Everyday I Have the Blues Compositor: Peter Chatman (famoso como Memphis Slim) Lançada por Turner em sessões históricas dos anos 1970 acompanhado por lendas como Sonny Stitt e Pee Wee Crayton, esta faixa é um standard absoluto do blues. A versão de Big Joe injeta uma ginga sem igual na estrutura de doze compassos, transformando a melancolia da letra em um momento de pura celebração musical.
Lucille Compositor: Albert Collins Registrada nas fases mais elétricas e enérgicas da discografia de Turner, esta canção é um exemplo clássico da transição fluida do jump blues para a sonoridade encorpada da guitarra de R&B. O vocal potente de Big Joe rebate com a guitarra afiada, criando uma atmosfera festiva e carregada de balanço.
Martin Luther King Southside Compositores: Connie Curtis "Pee Wee" Crayton e Jules Taub Gravada no álbum Everyday I Have the Blues (1978), esta emocionante composição presta uma homenagem direta ao legado e à memória do líder dos direitos civis. Com um tom solene e arranjo de blues urbano refinado, Turner entrega uma interpretação madura, cheia de alma e significado histórico.

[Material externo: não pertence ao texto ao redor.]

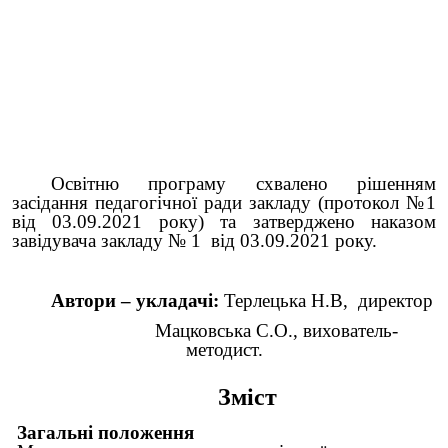
Освітню програму схвалено рішенням
засідання педагогічної ради закладу (протокол №1
від 03.09.2021 року) та затверджено наказом
завідувача закладу № 1 від 03.09.2021 року.
Автори – укладачі:
Терлецька Н.В, директор
Мацковська С.О., вихователь-
методист.
Зміст
Загальні положення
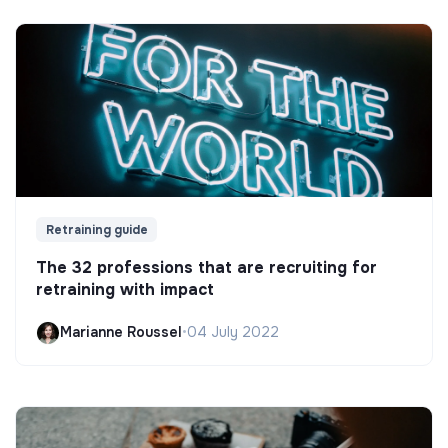
Retraining guide
The 32 professions that are recruiting for
retraining with impact
Marianne Roussel
•
04 July 2022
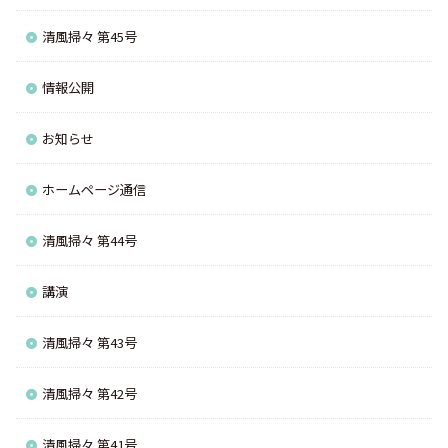
清風掃々 第45号
情報公開
お知らせ
ホームページ通信
清風掃々 第44号
講演
清風掃々 第43号
清風掃々 第42号
清風掃々 第41号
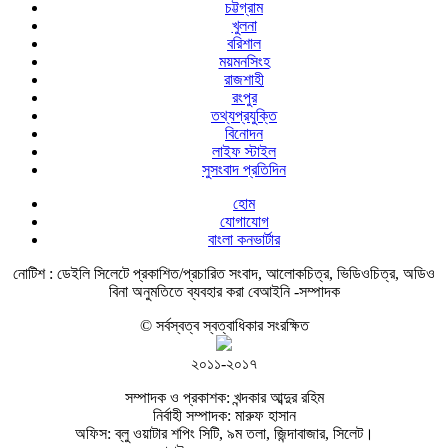
চট্টগ্রাম
খুলনা
বরিশাল
ময়মনসিংহ
রাজশাহী
রংপুর
তথ্যপ্রযুক্তি
বিনোদন
লাইফ স্টাইল
সুসংবাদ প্রতিদিন
হোম
যোগাযোগ
বাংলা কনভার্টার
নোটিশ :
ডেইলি সিলেটে প্রকাশিত/প্রচারিত সংবাদ, আলোকচিত্র, ভিডিওচিত্র, অডিও
বিনা অনুমতিতে ব্যবহার করা বেআইনি -সম্পাদক
© সর্বস্বত্ব স্বত্বাধিকার সংরক্ষিত
২০১১-২০১৭
সম্পাদক ও প্রকাশক: খন্দকার আব্দুর রহিম
নির্বাহী সম্পাদক: মারুফ হাসান
অফিস: ব্লু ওয়াটার শপিং সিটি, ৯ম তলা, জিন্দাবাজার, সিলেট।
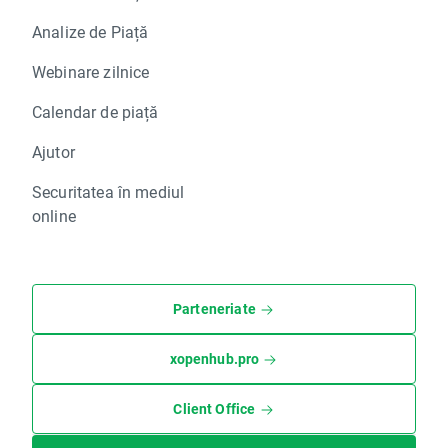
Analize de Piață
Webinare zilnice
Calendar de piață
Ajutor
Securitatea în mediul
online
Parteneriate
xopenhub.pro
Client Office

Blues Train Compositores: Doc Pomus e Malcolm Rebennack (famoso como Dr. John) Lançada em 1983 como faixa-título do aclamado e premiado álbum em parceria com a banda Roomful of Blues, esta é uma das últimas grandes gravações da vida do artista. A canção reúne a potência vocal de Big Joe Turner à energia contagiante de uma big band moderna, encerrando sua obra com a mesma vitalidade e balanço que marcaram toda a sua carreira.
Biografia: Big Joe Turner
Joseph Vernon Turner Jr., mundialmente conhecido como Big Joe Turner (e apelidado de "The Boss of the Blues"), nasceu em 18 de maio de 1911 em Kansas City, Missouri. Com seu físico imponente de mais de 1,90 m e uma voz monumental capaz de ecoar sem microfone por salas de baile lotadas, Turner tornou-se uma figura central no desenvolvimento da música popular americana, atuando como o elo de ligação definitivo entre o boogie-woogie dos anos 30, o jump blues dos anos 40 e o nascimento do rock and roll nos anos 50.
Sua carreira começou nos anos 1920 nas lendárias casas noturnas de Kansas City, onde trabalhava como barman e cantor, acompanhado pelo virtuoso pianista Pete Johnson. A dupla conquistou projeção nacional após uma apresentação histórica no concerto From Spirituals to Swing, realizado no Carnegie Hall em Nova York no ano de 1938. Hits imediatos como "Roll 'Em Pete" ajudaram a consolidar a febre do boogie-woogie nos Estados Unidos.
Na década de 1950, assinou com a lendária Atlantic Records e viveu um dos períodos mais influentes de sua vida artística. Sob o comando dos produtores Ahmet Ertegun e Jerry Wexler e com arranjos do compositor Jesse Stone, gravou hinos atemporais como "Shake, Rattle and Roll", "Honey Hush" e "Flip, Flop and Fly". Suas canções romperam as barreiras da segregação racial e chegaram às paradas pop, servindo de inspiração direta para gigantes como Elvis Presley, Bill Haley, Chuck Berry e os Beatles.
Mesmo com o passar das décadas e as mudanças no mercado musical, Big Joe Turner nunca perdeu a relevância. Manteve uma rotina intensa de apresentações e gravações até os seus últimos anos de vida, registrando trabalhos aclamados com a gravadora Pablo Records e colaborações com novos expoentes do gênero, como a banda Roomful of Blues. Turner faleceu em 24 de novembro de 1985, aos 74 anos, sendo postumamente induzido ao Rock and Roll Hall of Fame em 1987 como um dos verdadeiros arquitetos e pais fundadores da música jovem do século XX.